TASK ITEM: Lines outside the range are not wanted. Give again exactly the lines between the line holding "Jani Vilen (56, 2256)" and the line holding "[Search] (335, 35)", inclusive, from the listing below.

PROVIDED INFORMATION:
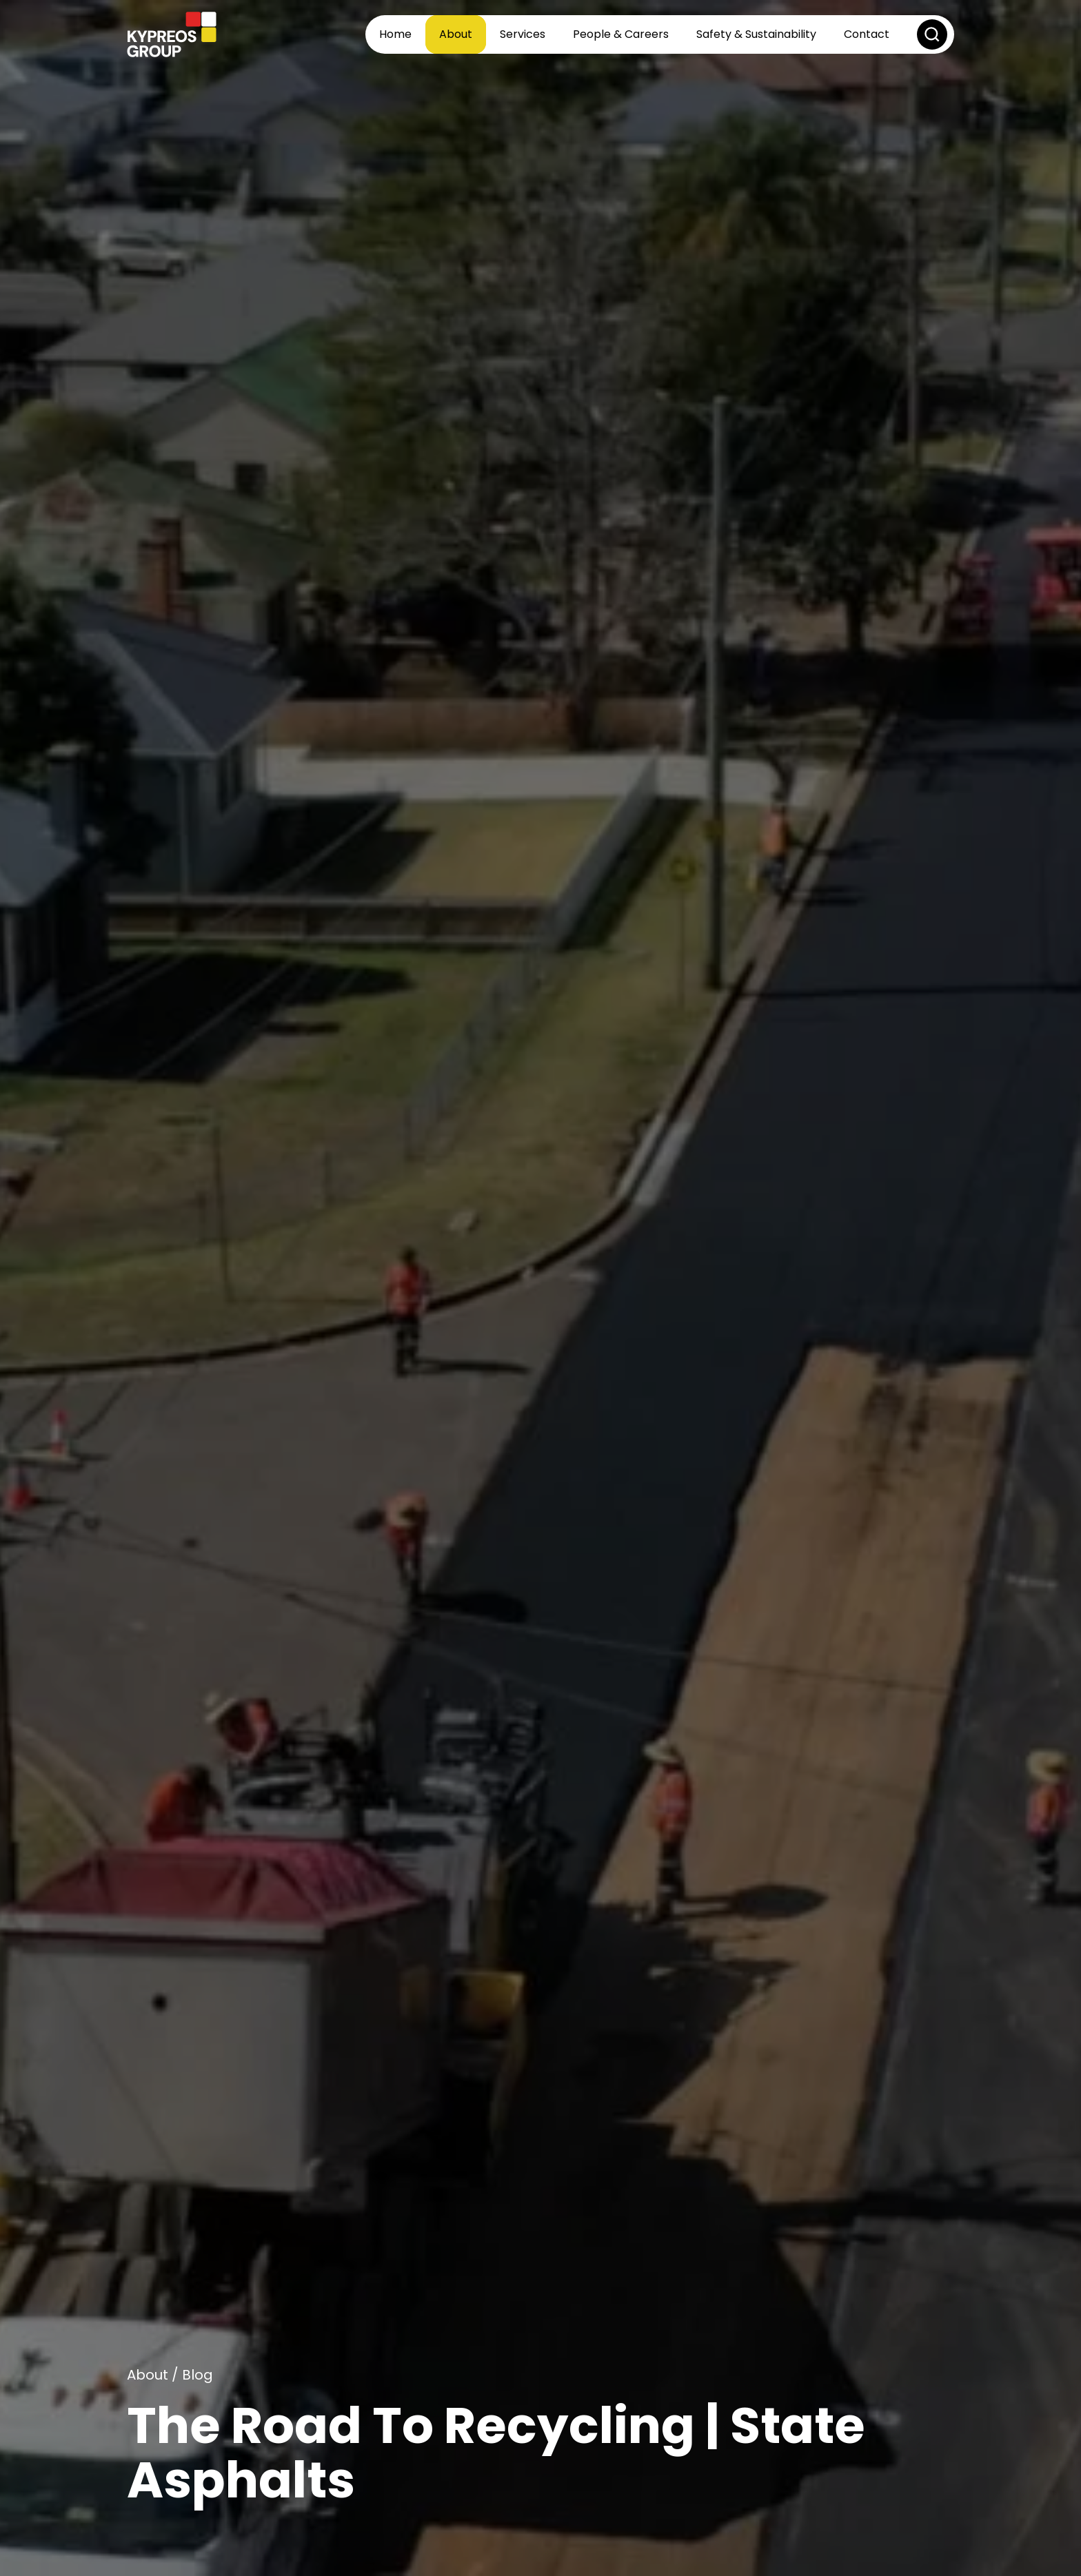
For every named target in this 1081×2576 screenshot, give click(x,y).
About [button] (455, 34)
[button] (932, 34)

...

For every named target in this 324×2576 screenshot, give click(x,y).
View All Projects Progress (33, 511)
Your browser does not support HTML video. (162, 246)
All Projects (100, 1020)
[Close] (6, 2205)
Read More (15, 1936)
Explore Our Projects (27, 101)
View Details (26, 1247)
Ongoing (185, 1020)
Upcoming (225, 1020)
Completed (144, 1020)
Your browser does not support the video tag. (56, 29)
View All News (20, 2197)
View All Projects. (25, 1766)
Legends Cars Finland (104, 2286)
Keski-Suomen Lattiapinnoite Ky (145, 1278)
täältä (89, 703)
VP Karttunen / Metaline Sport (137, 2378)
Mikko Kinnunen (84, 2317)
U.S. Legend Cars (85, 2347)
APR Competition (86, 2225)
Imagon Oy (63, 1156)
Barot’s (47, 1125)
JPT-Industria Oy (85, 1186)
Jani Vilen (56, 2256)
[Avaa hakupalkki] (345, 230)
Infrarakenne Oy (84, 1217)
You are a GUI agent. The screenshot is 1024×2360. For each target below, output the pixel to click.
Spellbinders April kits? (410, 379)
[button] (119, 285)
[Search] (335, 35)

==

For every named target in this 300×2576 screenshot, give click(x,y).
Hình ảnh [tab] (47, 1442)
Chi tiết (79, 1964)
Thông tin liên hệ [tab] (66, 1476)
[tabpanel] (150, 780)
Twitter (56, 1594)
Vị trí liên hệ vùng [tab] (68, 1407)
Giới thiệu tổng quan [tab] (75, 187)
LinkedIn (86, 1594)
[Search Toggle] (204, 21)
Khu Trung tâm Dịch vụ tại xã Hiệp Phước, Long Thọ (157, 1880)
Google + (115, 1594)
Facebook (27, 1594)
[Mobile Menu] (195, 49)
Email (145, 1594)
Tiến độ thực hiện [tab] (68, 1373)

REPLY:
Jani Vilen (56, 2256)
[Avaa hakupalkki] (345, 230)
Infrarakenne Oy (84, 1217)
You are a GUI agent. The screenshot is 1024×2360. For each target below, output the pixel to click.
Spellbinders April kits? (410, 379)
[button] (119, 285)
[Search] (335, 35)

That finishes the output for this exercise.